El grito furioso de Agnes le obliga a detener el bofetón. La mano le queda flotando a medio camino, y profiriendo un gruñido, le quita el pie de encima. Eros de inmediato se levanta de suelo, sacudiéndose la grama de la ropa.
—Parecía hijo del Grinch, pero con las bolas tan rojas como unas fresa—agrega Franziska, Eros le observa a través de las pestañas espesas, como si eso fuese suficiente para acallarla.
Y todo se va al demonio cuando sin siquiera pensar en ello, digo:
—Las sigue teniendo igual.
El calor de la vergüenza se adueña de mis pómulos. Sopeso si lanzarme de la ventana o partirme la botella en la cabeza, cualquiera de las dos opciones me parecen más viables que cargar con cuatro pares de ojos sobre mí.
Agnes comprime los labios, evitando a toda reírse, caso contrario al de Franziska, que se descostilla de la risa sin reserva, cada carcajada es un clavo más para mi ataúd.
Inscrito en la lápida: muerta de vergüenza, literalmente.

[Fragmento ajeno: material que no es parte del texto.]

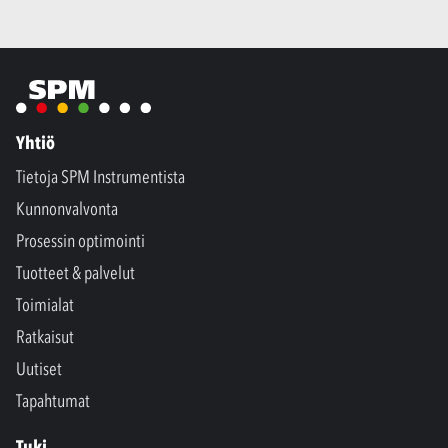
Yhtiö
Tietoja SPM Instrumentista
Kunnonvalvonta
Prosessin optimointi
Tuotteet & palvelut
Toimialat
Ratkaisut
Uutiset
Tapahtumat
Tuki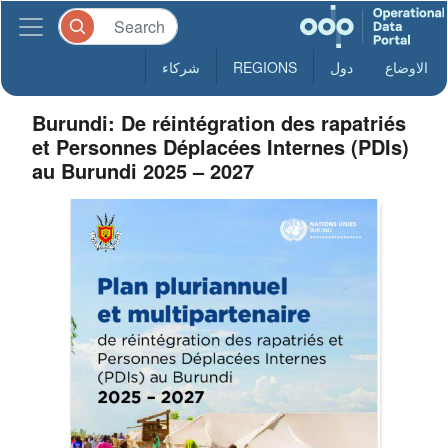
الاوضاع
دول
REGIONS
شركاء
Burundi: De réintégration des rapatriés
et Personnes Déplacées Internes (PDIs)
au Burundi 2025 – 2027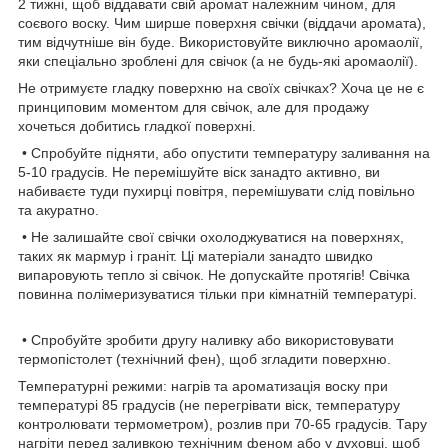
2 тижні, щоб віддавати свій аромат належним чином, для
соєвого воску. Чим ширше поверхня свічки (віддачи аромата),
тим відчутніше він буде. Використовуйте виключно аромаолії,
яки спеціально зроблені для свічок (а не будь-які аромаолії).
Не отримуєте гладку поверхню на своїх свічках? Хоча це не є
принциповим моментом для свічок, але для продажу
хочеться добитись гладкої поверхні.
• Спробуйте підняти, або опустити температуру заливання на
5-10 градусів. Не перемішуйте віск занадто активно, ви
набиваєте туди пухирці повітря, перемішувати слід повільно
та акуратно.
• Не залишайте свої свічки охолоджуватися на поверхнях,
таких як мармур і граніт. Ці матеріали занадто швидко
випаровують тепло зі свічок. Не допускайте протягів! Свічка
повинна полімеризуватися тільки при кімнатній температурі.
• Спробуйте зробити другу наливку або використовувати
термопістолет (технічний фен), щоб згладити поверхню.
Температурні режими: нагрів та ароматизація воску при
температурі 85 градусів (не перегрівати віск, температуру
контролювати термометром), розлив при 70-65 градусів. Тару
нагріти перед заливкою технічним феном або у духовці, щоб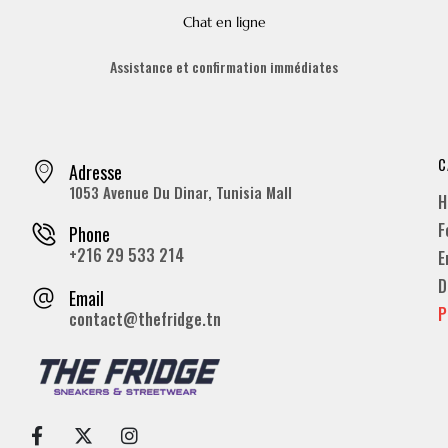
Chat en ligne
Assistance et confirmation immédiates
C
Adresse
1053 Avenue Du Dinar, Tunisia Mall
H
F
Phone
+216 29 533 214
E
D
Email
P
contact@thefridge.tn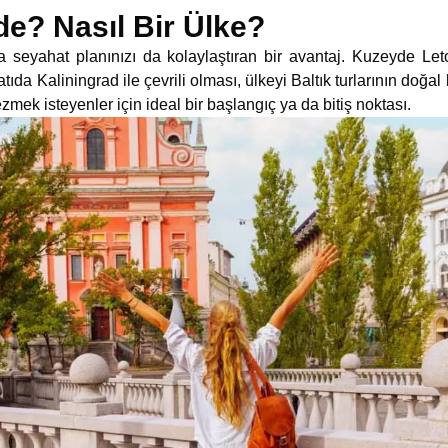
de? Nasıl Bir Ülke?
a seyahat planınızı da kolaylaştıran bir avantaj. Kuzeyde L
 Kaliningrad ile çevrili olması, ülkeyi Baltık turlarının doğal b
zmek isteyenler için ideal bir başlangıç ya da bitiş noktası.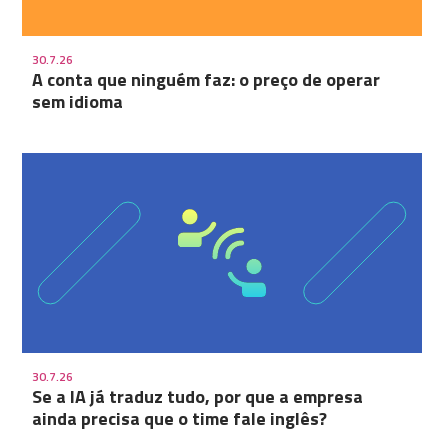
30.7.26
A conta que ninguém faz: o preço de operar
sem idioma
30.7.26
Se a IA já traduz tudo, por que a empresa
ainda precisa que o time fale inglês?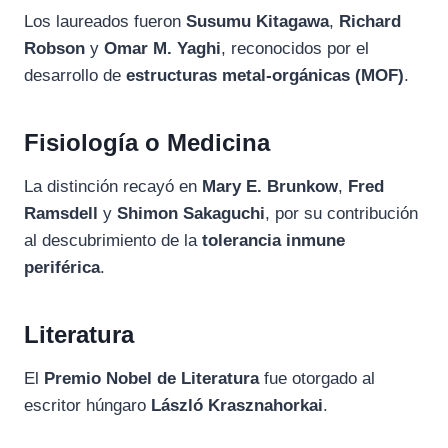
Los laureados fueron
Susumu Kitagawa
,
Richard
Robson
y
Omar M. Yaghi
, reconocidos por el
desarrollo de
estructuras metal-orgánicas (MOF)
.
Fisiología o Medicina
La distinción recayó en
Mary E. Brunkow
,
Fred
Ramsdell
y
Shimon Sakaguchi
, por su contribución
al descubrimiento de la
tolerancia inmune
periférica
.
Literatura
El
Premio Nobel de Literatura
fue otorgado al
escritor húngaro
László Krasznahorkai
.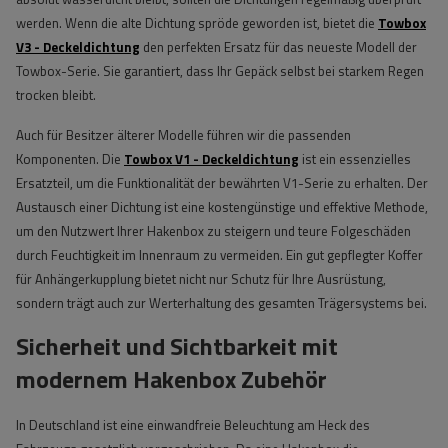
werden. Wenn die alte Dichtung spröde geworden ist, bietet die
Towbox
V3 - Deckeldichtung
den perfekten Ersatz für das neueste Modell der
Towbox-Serie. Sie garantiert, dass Ihr Gepäck selbst bei starkem Regen
trocken bleibt.
Auch für Besitzer älterer Modelle führen wir die passenden
Komponenten. Die
Towbox V1 - Deckeldichtung
ist ein essenzielles
Ersatzteil, um die Funktionalität der bewährten V1-Serie zu erhalten. Der
Austausch einer Dichtung ist eine kostengünstige und effektive Methode,
um den Nutzwert Ihrer Hakenbox zu steigern und teure Folgeschäden
durch Feuchtigkeit im Innenraum zu vermeiden. Ein gut gepflegter Koffer
für Anhängerkupplung bietet nicht nur Schutz für Ihre Ausrüstung,
sondern trägt auch zur Werterhaltung des gesamten Trägersystems bei.
Sicherheit und Sichtbarkeit mit
modernem Hakenbox Zubehör
In Deutschland ist eine einwandfreie Beleuchtung am Heck des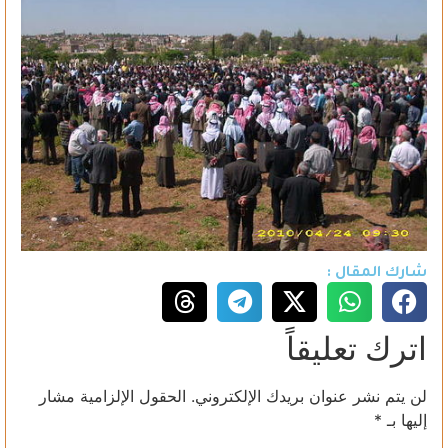
شارك المقال :
اترك تعليقاً
لن يتم نشر عنوان بريدك الإلكتروني.
الحقول الإلزامية مشار
إليها بـ
*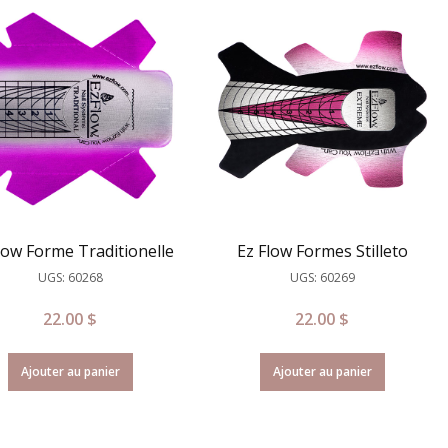
low Forme Traditionelle
Ez Flow Formes Stilleto
UGS: 60268
UGS: 60269
22.00
$
22.00
$
Ajouter au panier
Ajouter au panier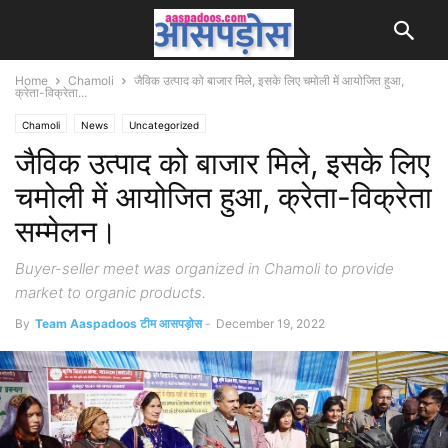
Home
Chamoli
जैविक उत्पाद को बाजार मिले, इसके लिए चमोली में आयोजित हुआ,
क्रेता-विक्रेता...
Chamoli
News
Uncategorized
जैविक उत्पाद को बाजार मिले, इसके लिए
चमोली में आयोजित हुआ, क्रेता-विक्रेता
सम्मेलन।
Buyer-seller meet was organized in Chamoli to provide
market to organic products.
By
Team Aaspadoos टीम आसपड़ोस
-
December 19, 2022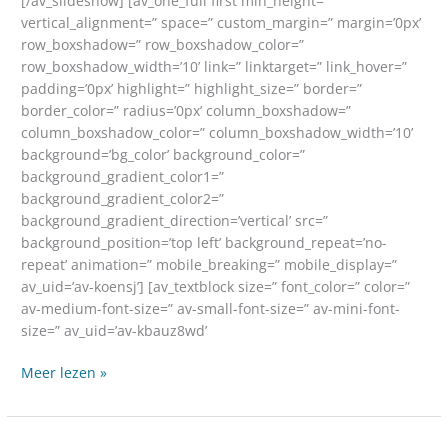
[/av_slideshow] [av_one_full first min_height=”
vertical_alignment=” space=” custom_margin=” margin=’0px’
row_boxshadow=” row_boxshadow_color=”
row_boxshadow_width=’10’ link=” linktarget=” link_hover=”
padding=’0px’ highlight=” highlight_size=” border=”
border_color=” radius=’0px’ column_boxshadow=”
column_boxshadow_color=” column_boxshadow_width=’10’
background=’bg_color’ background_color=”
background_gradient_color1=”
background_gradient_color2=”
background_gradient_direction=’vertical’ src=”
background_position=’top left’ background_repeat=’no-
repeat’ animation=” mobile_breaking=” mobile_display=”
av_uid=’av-koensj’] [av_textblock size=” font_color=” color=”
av-medium-font-size=” av-small-font-size=” av-mini-font-
size=” av_uid=’av-kbauz8wd’
Meer lezen »
Reisblog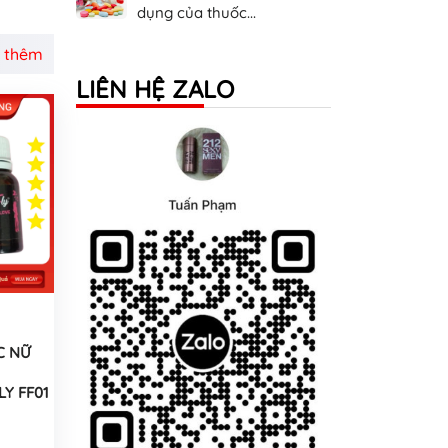
dụng của thuốc...
 thêm
LIÊN HỆ ZALO
C NỮ
Y FF01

—¡Ya me quieren dar bisnietos, Agnes!
Me tapo la boca con la mano, pidiendo a Dios que abra un portal ahora mismo y me lleve a conocerlo. Agnes me aprieta el brazo, haciendo una seña con la mano para que no le de importancia.
—Sol, en media hora salimos—avisa Eros, ojeando el reloj en su muñeca—. Con o sin los demás.
Él espera a que yo baje para volver juntos a la casa, sin embargo, mi cuerpo no responde. Mi mente me dice que si no me muevo, nadie me verá y la pena desaparecerá.
Agnes repite el apretón en mi brazo, instándome a salir del estupor.
—Ve a despertarlos, porque lo que dice, lo cumple.